2016-01-08 20:26 GMT+03:00 Mark Thomas <ma...@apache.org>:
> On 08/01/2016 16:56, Konstantin Kolinko wrote:
>> 2016-01-08 15:33 GMT+03:00 Mark Thomas <ma...@apache.org>:
>>> I've been looking at the relationship between a Context and its Manager
>>> and I have identified some inconsistencies in the underlying assumptions
>>> on which the code is based.
>>>
>>> A. Context is always set
>>> In some places the code carefully checks to see if the Context is null.
>>> In other places (often in the same method and before the null check) the
>>> code assumes that the Context is non-null.
>>
>> Specific examples = ?   I see only a few checks
>
> null check vs no null check:
> [File|JDBC]Store before r1723736

I guess I was looking at the current implementation after your fix.

OK, those are unusable outside of a web application.

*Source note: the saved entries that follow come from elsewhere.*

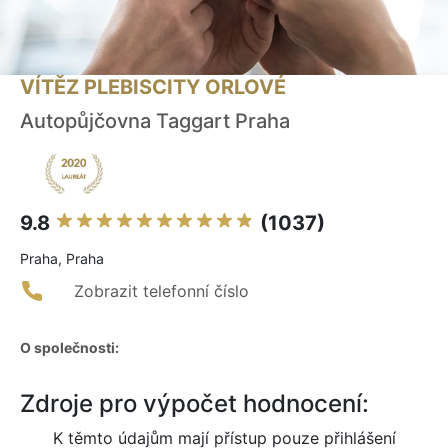
VÍTĚZ PLEBISCITY ORLOVÉ
Autopůjčovna Taggart Praha
9.8
(1037)
Praha, Praha
Zobrazit telefonní číslo
O společnosti:
Zdroje pro výpočet hodnocení:
K těmto údajům mají přístup pouze přihlášení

Or it makes sense to use them offline?
- to read session data from a standalone application,
- in a test

> Assumes non-null:
> ManagerBase
>   getObjectNameKeyProperties()
>   getDomainInternal()
>   SingleSignOn
>   SingleSignOnSessionKey

OK.

> Checks for null
>   setContext()
>   toString()

The null checks are needed in both these places. The toString() can be
called at any time.

>   SingleSingOnEvent

I think you mean SingleSignOnListener.sessionEvent().

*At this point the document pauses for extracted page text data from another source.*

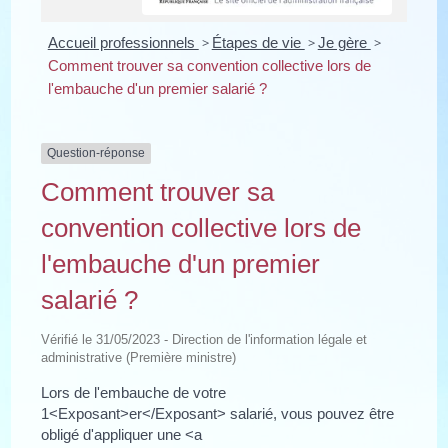
Accueil professionnels
>
Étapes de vie
>
Je gère
>
Comment trouver sa convention collective lors de
l'embauche d'un premier salarié ?
Question-réponse
Comment trouver sa
convention collective lors de
l'embauche d'un premier
salarié ?
Vérifié le 31/05/2023 - Direction de l'information légale et
administrative (Première ministre)
Lors de l'embauche de votre
1<Exposant>er</Exposant> salarié, vous pouvez être
obligé d'appliquer une <a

A sanity check. Not really needed. But that method is full of sanity
checks, so one more does not hurt.


>> [...]

>> The default implementation can be wrong and one should be able to
>> replace it. That is usually performed by a LifecycleListener.
>>
>> If so, Context shall call setContext(null) on the old manager instance
>> so that the old Manager unregisters itself as PropertyChangeListener
>> on the context.
>>
>> Actually currently there is no such setContext(null) call, which is a bug.
>
> We can fix that.
>

>
> In summary, what I am intending is:
>
> Context.manager -> change whenever you like although change while
> running at your own risk
>
> Manager.context -> no changes once the Manager is not in the NEW state.
>
> I hope this clarifies what I was proposing.

OK.

A call to context.removePropertyChangeListener() is needed .

Instead of setContext(null) call  it will be more clear to add the
listener in initInternal() and to remove it in destroyInternal().